Your assignment | Bring together copies of the lines in the data below that contain the word "nguyên".

Supplied records |
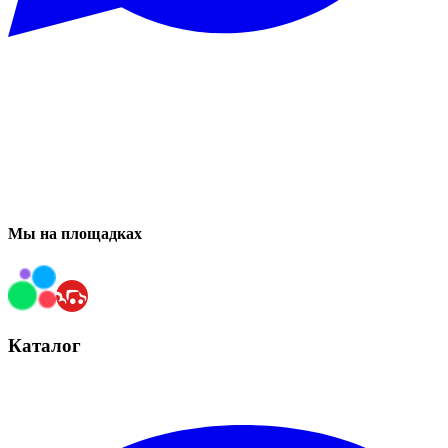
Мы на площадках
Каталог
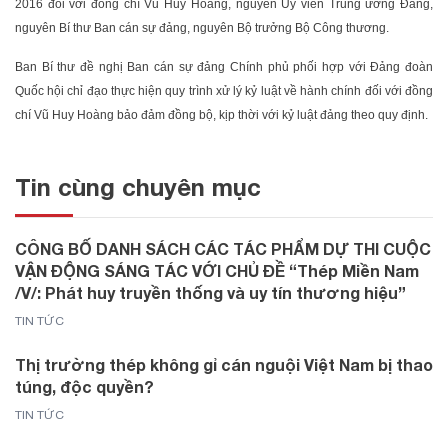
2016 đối với đồng chí Vũ Huy Hoàng, nguyên Uỷ viên Trung ương Đảng,
nguyên Bí thư Ban cán sự đảng, nguyên Bộ trưởng Bộ Công thương.
Ban Bí thư đề nghị Ban cán sự đảng Chính phủ phối hợp với Đảng đoàn
Quốc hội chỉ đạo thực hiện quy trình xử lý kỷ luật về hành chính đối với đồng
chí Vũ Huy Hoàng bảo đảm đồng bộ, kịp thời với kỷ luật đảng theo quy định.
Tin cùng chuyên mục
CÔNG BỐ DANH SÁCH CÁC TÁC PHẨM DỰ THI CUỘC
VẬN ĐỘNG SÁNG TÁC VỚI CHỦ ĐỀ “Thép Miền Nam
/V/: Phát huy truyền thống và uy tín thương hiệu”
TIN TỨC
Thị trường thép không gỉ cán nguội Việt Nam bị thao
túng, độc quyền?
TIN TỨC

Written answer |
2016 đối với đồng chí Vũ Huy Hoàng, nguyên Uỷ viên Trung ương Đảng,
nguyên Bí thư Ban cán sự đảng, nguyên Bộ trưởng Bộ Công thương.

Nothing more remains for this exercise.